* **TASK GOAL**:
A word-for-word copy of all entries is required, without images.

Stored data

——

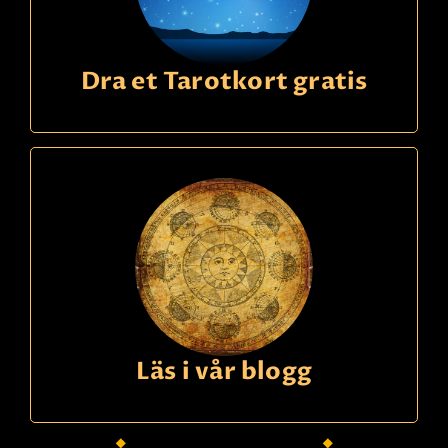
Dra et Tarotkort gratis
Läs i vår blogg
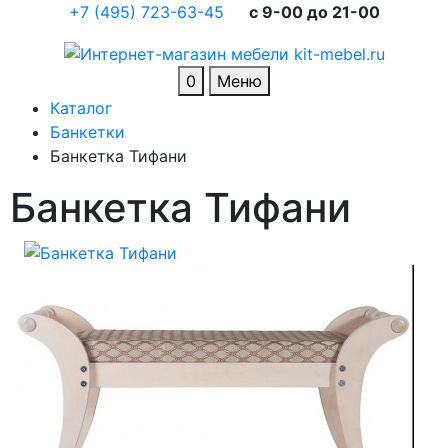
+7 (495) 723-63-45
c 9-00 до 21-00
0
Меню
Каталог
Банкетки
Банкетка Тифани
Банкетка Тифани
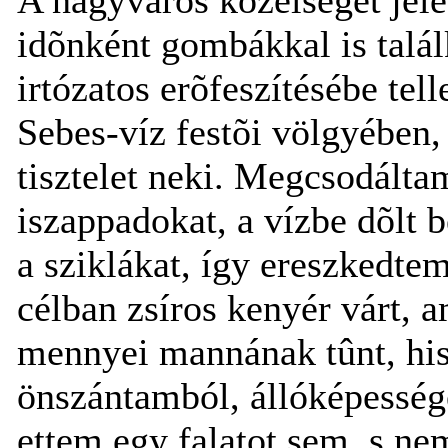
idõnként gombákkal is talál
irtózatos erõfeszítésébe tel
Sebes-víz festõi völgyében, 
tisztelet neki. Megcsodáltam 
iszappadokat, a vízbe dõlt 
a sziklákat, így ereszkedte
célban zsíros kenyér várt, a
mennyei mannának tûnt, his
önszántamból, állóképesség
ettem egy falatot sem, s ne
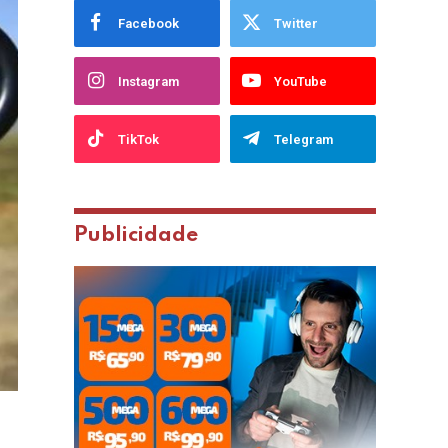
Facebook
Twitter
Instagram
YouTube
TikTok
Telegram
Publicidade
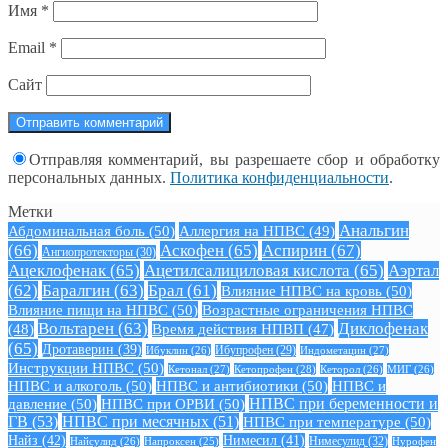
Имя
*
Email
*
Сайт
Отправляя комментарий, вы разрешаете сбор и обработку
персональных данных.
Политика конфиденциальности
.
Метки
Анальгин
Абдоминальная боль
(50)
Аллергия на НПВС
(49)
(66)
Аскофен
(65)
Аспирин
(67)
Ангиопротекторы
(30)
Ацеклофенак
(65)
Ацетилсалициловая кислота
(65)
Аэртал
(62)
Баралгин
(63)
Брал
(61)
Влияние НПВС на кровь
(50)
Влияние пищи на НПВС
(50)
Возрастные ограничения НПВС
Вольтарен
(63)
Диклофенак
(48)
Время действия НПВП
(47)
(65)
Дротаверин
(39)
Ибуклин
(26)
Ибупрофен
(29)
Индометацин
(27)
Инструкции НПВС
(50)
Кетонал
(27)
Кетопрофен
(28)
Кеторол
(26)
МИГ
(26)
НПВС и алкоголь
(50)
НПВС и антибиотики
(50)
НПВС и
давление
(50)
НПВС при ОРВИ
(50)
НПВС при беременности и
ГВ
(53)
НПВС при месячных
(51)
НПВС при температуре
(50)
Найз
(42)
Нимесил
(41)
Нимесулид
(32)
Найсулид
(26)
Напроксен
(25)
Нурофен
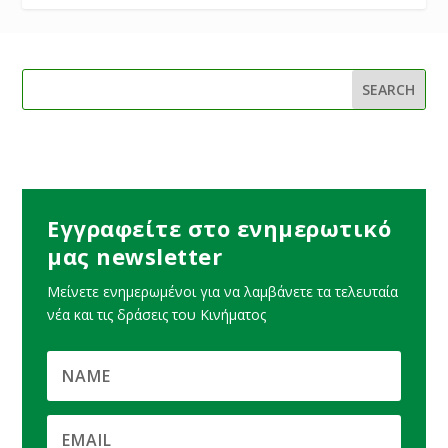
Εγγραφείτε στο ενημερωτικό
μας newsletter
Μείνετε ενημερωμένοι για να λαμβάνετε τα τελευταία
νέα και τις δράσεις του Κινήματος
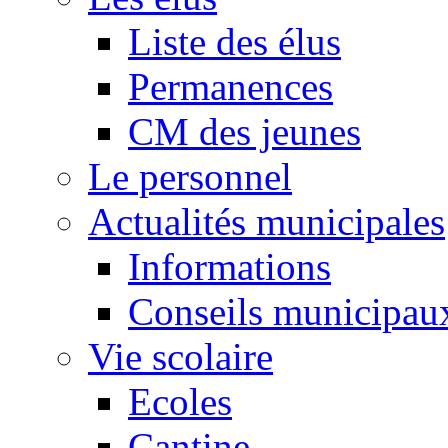
Liste des élus
Permanences
CM des jeunes
Le personnel
Actualités municipales
Informations
Conseils municipau
Vie scolaire
Ecoles
Cantine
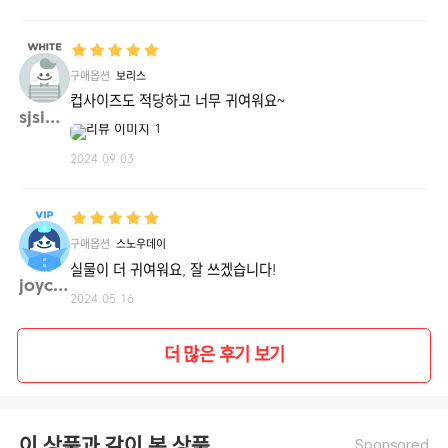
구매옵션
보리스
컵사이즈도 적당하고 너무 귀여워요~
sjsim**
2024.09.03
구매옵션
스노우데이
실물이 더 귀여워요, 잘 쓰겠습니다!
joyce**
2024.05.16
더 많은 후기 보기
이 상품과 같이 본 상품
Sponsored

——

* **SOLUTION BELOW**:
Dra et Tarotkort gratis
Läs i vår blogg
+7 (495) 723-63-45
c 9-00 до 21-00
0
Меню
Каталог
Банкетки
Банкетка Тифани
Банкетка Тифани
idõnként gombákkal is talál
irtózatos erõfeszítésébe tel
Sebes-víz festõi völgyében, 
tisztelet neki. Megcsodáltam 
iszappadokat, a vízbe dõlt 
a sziklákat, így ereszkedte
célban zsíros kenyér várt, a
mennyei mannának tûnt, his
önszántamból, állóképesség
ettem egy falatot sem, s ne
Facebook
Twitter
Instagram
YouTube
TikTok
Telegram
Publicidade
Имя
*
Email
*
Сайт
Отправляя комментарий, вы разрешаете сбор и обработку
персональных данных.
Политика конфиденциальности
.
Метки
Анальгин
Абдоминальная боль
(50)
Аллергия на НПВС
(49)
(66)
Аскофен
(65)
Аспирин
(67)
Ангиопротекторы
(30)
Ацеклофенак
(65)
Ацетилсалициловая кислота
(65)
Аэртал
(62)
Баралгин
(63)
Брал
(61)
Влияние НПВС на кровь
(50)
Влияние пищи на НПВС
(50)
Возрастные ограничения НПВС
Вольтарен
(63)
Диклофенак
(48)
Время действия НПВП
(47)
(65)
Дротаверин
(39)
Ибуклин
(26)
Ибупрофен
(29)
Индометацин
(27)
Инструкции НПВС
(50)
Кетонал
(27)
Кетопрофен
(28)
Кеторол
(26)
МИГ
(26)
НПВС и алкоголь
(50)
НПВС и антибиотики
(50)
НПВС и
давление
(50)
НПВС при ОРВИ
(50)
НПВС при беременности и
ГВ
(53)
НПВС при месячных
(51)
НПВС при температуре
(50)
Найз
(42)
Нимесил
(41)
Нимесулид
(32)
Найсулид
(26)
Напроксен
(25)
Нурофен
Εγγραφείτε στο ενημερωτικό
μας newsletter
Μείνετε ενημερωμένοι για να λαμβάνετε τα τελευταία
νέα και τις δράσεις του Κινήματος
Liste des élus
Permanences
CM des jeunes
Le personnel
Actualités municipales
Informations
Conseils municipau
Vie scolaire
Ecoles
Cantine
구매옵션
보리스
컵사이즈도 적당하고 너무 귀여워요~
sjsim**
2024.09.03
구매옵션
스노우데이
실물이 더 귀여워요, 잘 쓰겠습니다!
joyce**
2024.05.16
더 많은 후기 보기
이 상품과 같이 본 상품
Sponsored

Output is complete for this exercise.